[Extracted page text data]
☆ ☆ ☆ ☆ ☆ ☆ ☆

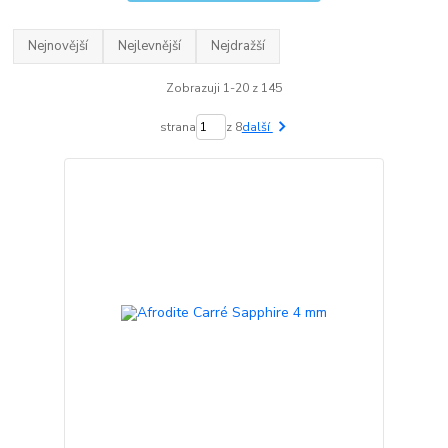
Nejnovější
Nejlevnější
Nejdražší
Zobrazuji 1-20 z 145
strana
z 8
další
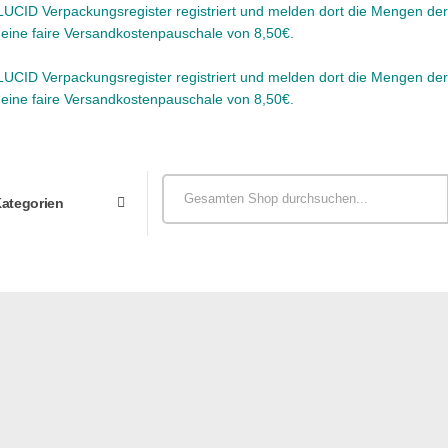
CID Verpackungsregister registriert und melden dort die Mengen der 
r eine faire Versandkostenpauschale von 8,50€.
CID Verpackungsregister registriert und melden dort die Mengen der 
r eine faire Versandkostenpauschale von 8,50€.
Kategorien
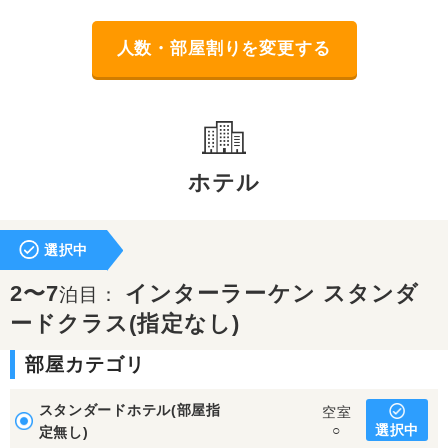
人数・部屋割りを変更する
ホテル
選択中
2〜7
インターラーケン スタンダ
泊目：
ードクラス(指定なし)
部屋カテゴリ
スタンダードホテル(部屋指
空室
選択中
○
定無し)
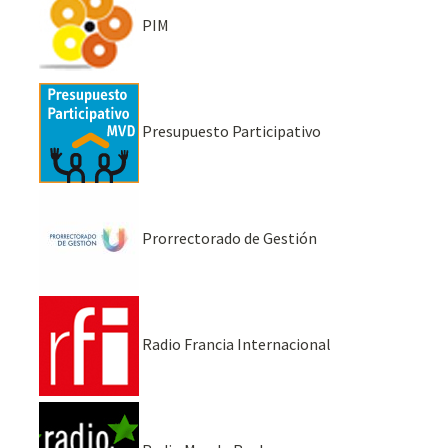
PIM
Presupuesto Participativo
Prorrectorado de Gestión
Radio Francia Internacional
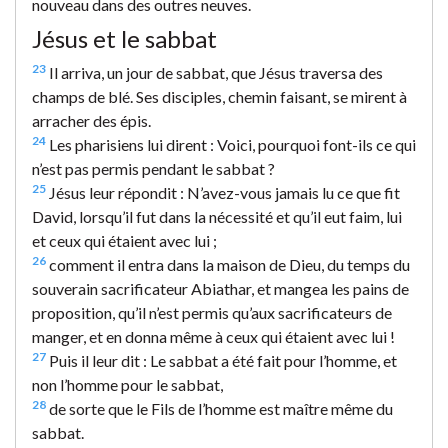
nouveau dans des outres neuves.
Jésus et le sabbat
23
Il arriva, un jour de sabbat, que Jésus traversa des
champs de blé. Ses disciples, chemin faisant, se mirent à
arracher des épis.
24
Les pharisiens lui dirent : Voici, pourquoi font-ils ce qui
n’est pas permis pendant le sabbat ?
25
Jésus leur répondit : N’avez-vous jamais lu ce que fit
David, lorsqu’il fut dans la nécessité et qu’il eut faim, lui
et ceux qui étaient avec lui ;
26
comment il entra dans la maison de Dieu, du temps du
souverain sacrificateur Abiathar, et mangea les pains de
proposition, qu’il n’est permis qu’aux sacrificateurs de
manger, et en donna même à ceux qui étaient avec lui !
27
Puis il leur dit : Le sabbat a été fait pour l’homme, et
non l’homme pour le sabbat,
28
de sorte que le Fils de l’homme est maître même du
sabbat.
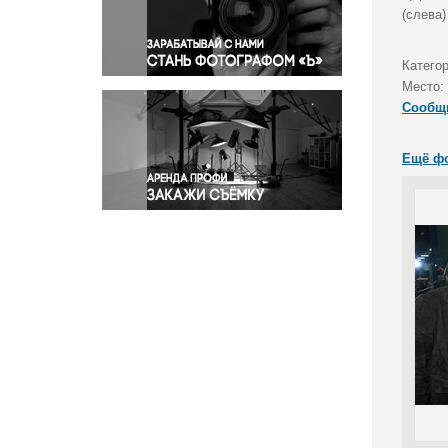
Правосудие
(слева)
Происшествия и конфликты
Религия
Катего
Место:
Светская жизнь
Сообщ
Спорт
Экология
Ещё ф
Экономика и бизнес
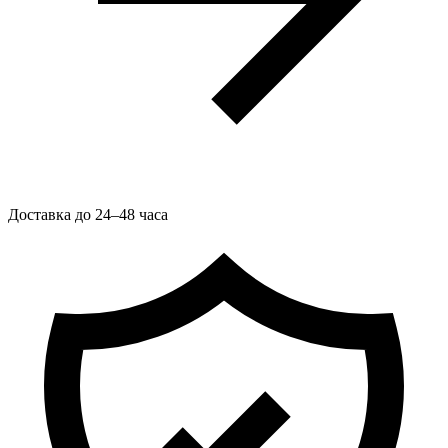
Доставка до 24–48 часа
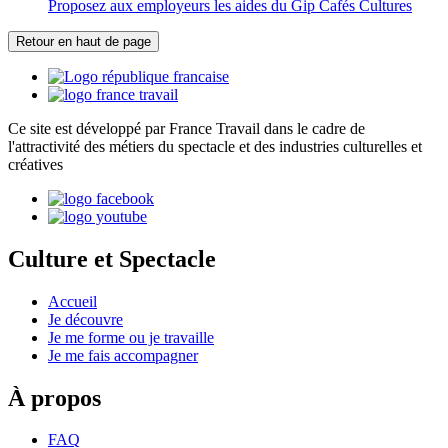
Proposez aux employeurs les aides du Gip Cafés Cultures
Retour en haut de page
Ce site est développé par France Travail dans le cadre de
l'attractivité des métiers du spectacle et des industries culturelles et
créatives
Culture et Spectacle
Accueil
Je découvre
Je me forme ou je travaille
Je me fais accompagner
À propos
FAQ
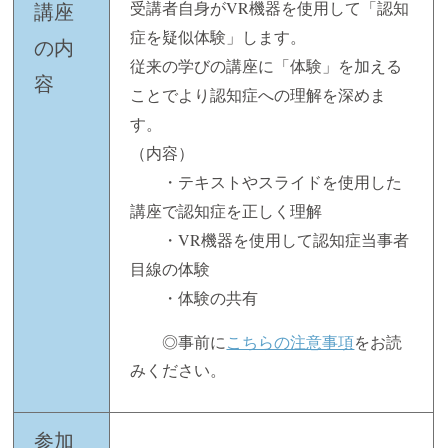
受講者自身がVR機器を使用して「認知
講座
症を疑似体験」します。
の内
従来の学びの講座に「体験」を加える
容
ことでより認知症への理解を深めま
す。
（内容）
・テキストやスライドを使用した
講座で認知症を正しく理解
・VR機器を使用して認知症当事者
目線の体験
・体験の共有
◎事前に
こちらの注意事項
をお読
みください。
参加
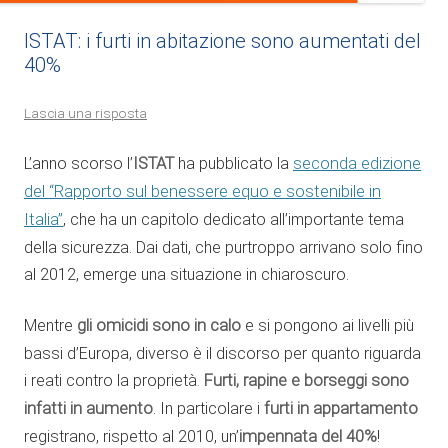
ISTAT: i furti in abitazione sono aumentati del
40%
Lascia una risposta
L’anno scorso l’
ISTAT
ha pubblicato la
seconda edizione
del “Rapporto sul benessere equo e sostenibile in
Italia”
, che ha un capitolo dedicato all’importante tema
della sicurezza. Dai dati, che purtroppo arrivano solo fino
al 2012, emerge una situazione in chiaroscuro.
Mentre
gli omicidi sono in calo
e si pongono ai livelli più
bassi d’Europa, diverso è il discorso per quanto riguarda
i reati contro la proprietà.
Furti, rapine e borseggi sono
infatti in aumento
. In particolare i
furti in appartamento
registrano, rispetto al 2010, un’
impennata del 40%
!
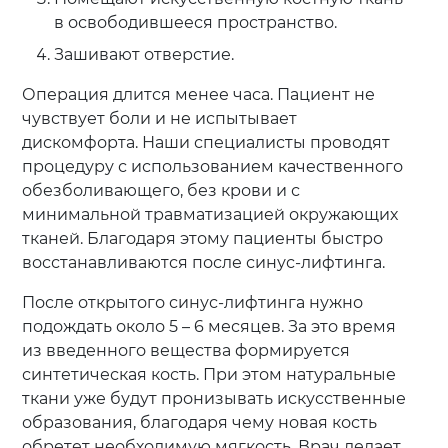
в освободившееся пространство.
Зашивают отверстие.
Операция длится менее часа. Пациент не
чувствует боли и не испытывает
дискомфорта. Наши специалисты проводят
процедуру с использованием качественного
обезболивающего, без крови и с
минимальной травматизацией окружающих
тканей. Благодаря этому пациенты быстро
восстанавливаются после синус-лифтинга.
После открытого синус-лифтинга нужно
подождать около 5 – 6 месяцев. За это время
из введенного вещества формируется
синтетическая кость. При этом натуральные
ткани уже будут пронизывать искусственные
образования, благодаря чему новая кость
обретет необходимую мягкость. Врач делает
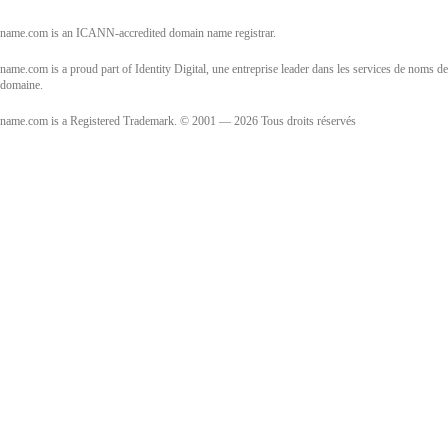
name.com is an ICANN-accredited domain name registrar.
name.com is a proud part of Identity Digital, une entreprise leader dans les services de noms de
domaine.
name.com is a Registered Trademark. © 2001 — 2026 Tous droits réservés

☆ ☆ ☆ ☆ ☆ ☆ ☆

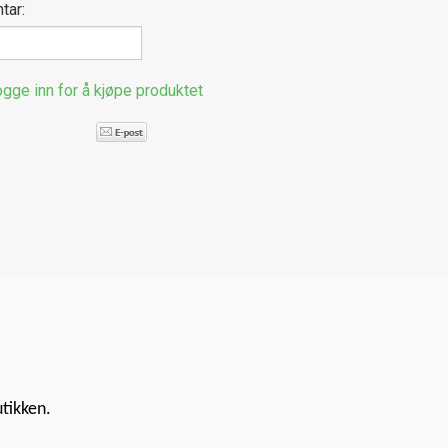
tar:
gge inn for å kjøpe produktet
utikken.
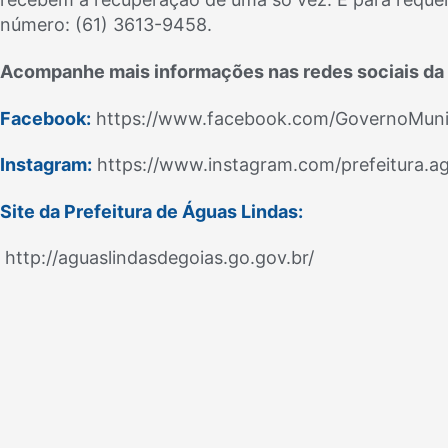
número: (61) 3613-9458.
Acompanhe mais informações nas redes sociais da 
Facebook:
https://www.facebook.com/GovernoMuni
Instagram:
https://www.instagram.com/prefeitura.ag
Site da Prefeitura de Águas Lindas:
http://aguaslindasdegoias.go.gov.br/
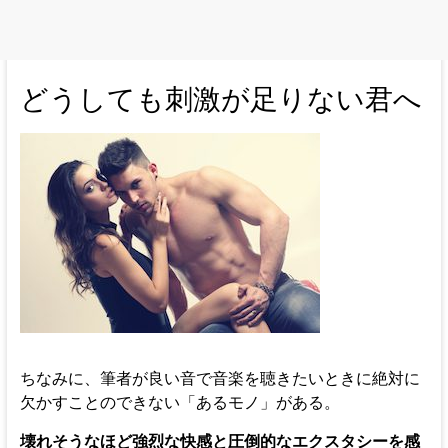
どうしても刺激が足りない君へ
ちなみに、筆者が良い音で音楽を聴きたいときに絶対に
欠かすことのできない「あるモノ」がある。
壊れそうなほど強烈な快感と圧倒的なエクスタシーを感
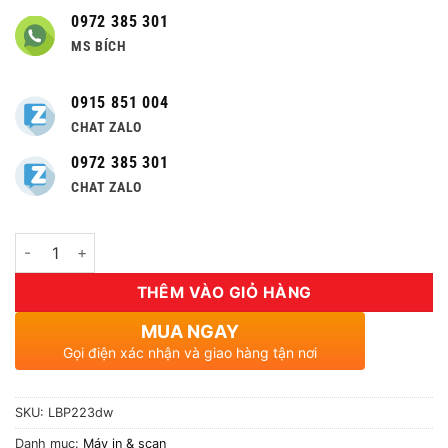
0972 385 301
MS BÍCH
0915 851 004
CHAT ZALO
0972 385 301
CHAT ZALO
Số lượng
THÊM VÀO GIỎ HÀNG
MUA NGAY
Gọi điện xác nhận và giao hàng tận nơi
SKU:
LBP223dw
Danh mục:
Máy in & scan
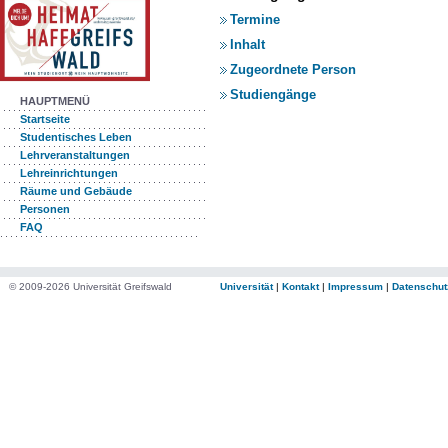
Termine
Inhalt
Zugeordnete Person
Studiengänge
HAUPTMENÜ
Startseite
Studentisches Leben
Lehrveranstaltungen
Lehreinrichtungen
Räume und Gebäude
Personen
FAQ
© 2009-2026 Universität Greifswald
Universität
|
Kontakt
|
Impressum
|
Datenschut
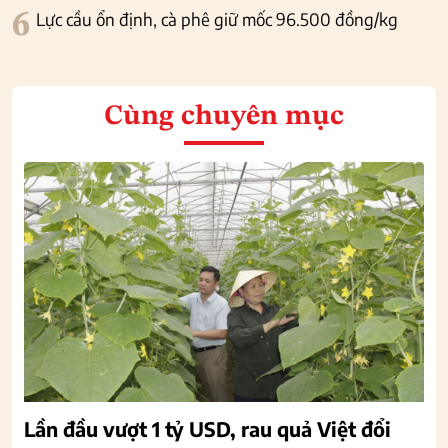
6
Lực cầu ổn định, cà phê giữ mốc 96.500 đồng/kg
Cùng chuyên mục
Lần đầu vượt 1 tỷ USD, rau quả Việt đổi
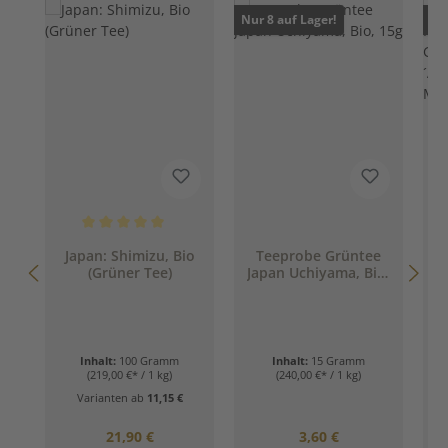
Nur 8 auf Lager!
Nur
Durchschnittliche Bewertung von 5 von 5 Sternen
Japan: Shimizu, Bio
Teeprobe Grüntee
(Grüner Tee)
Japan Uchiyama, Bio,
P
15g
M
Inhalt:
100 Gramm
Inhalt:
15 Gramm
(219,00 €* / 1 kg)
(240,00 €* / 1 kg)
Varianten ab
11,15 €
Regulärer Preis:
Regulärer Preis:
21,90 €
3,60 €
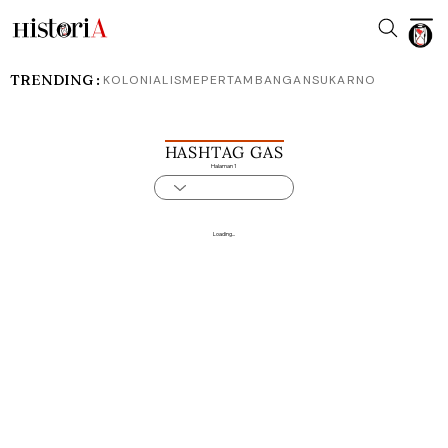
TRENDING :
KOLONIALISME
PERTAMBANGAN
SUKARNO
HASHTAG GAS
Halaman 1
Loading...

☆ ☆ ☆ ☆ ☆ ☆ ☆

Problem to solve:
Return all lines in the data that include the word "sono".

Answer to this exercise:
ISTAT: i furti in abitazione sono aumentati del
gli omicidi sono in calo
Furti, rapine e borseggi sono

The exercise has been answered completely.